[WORK INSTRUCTIONS] Leaving out only the pictures, write out all the entries exactly.
====== EXCERPTED RECORDS ======
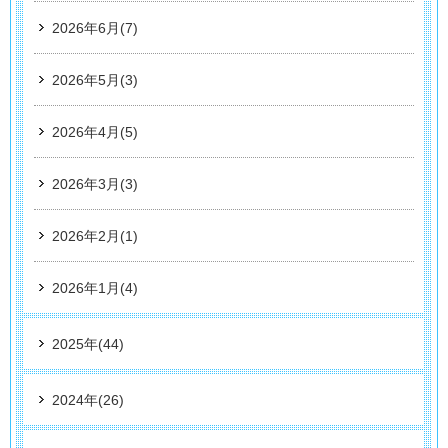
2026年6月(7)
2026年5月(3)
2026年4月(5)
2026年3月(3)
2026年2月(1)
2026年1月(4)
2025年(44)
2024年(26)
======
[RESULT FOR THIS TASK]
2026年6月(7)
2026年5月(3)
2026年4月(5)
2026年3月(3)
2026年2月(1)
2026年1月(4)
2025年(44)
2024年(26)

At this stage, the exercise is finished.